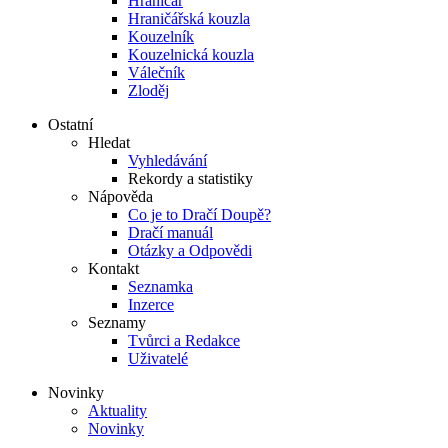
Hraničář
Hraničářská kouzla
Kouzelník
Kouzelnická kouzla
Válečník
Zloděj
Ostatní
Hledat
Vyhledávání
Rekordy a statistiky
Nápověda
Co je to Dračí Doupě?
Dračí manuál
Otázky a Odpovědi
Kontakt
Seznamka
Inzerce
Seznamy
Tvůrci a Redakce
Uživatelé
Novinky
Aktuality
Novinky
---
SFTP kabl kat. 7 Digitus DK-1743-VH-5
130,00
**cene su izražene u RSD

## Exercise aim
What you give back should be exactly the lines of the data above from the line with "SFTP kabl kat. 7 Digitus DK-1743-VH-5" through the line with "izražene u RSD", both of those included, and nothing more.

## Expected answer
SFTP kabl kat. 7 Digitus DK-1743-VH-5
130,00
**cene su izražene u RSD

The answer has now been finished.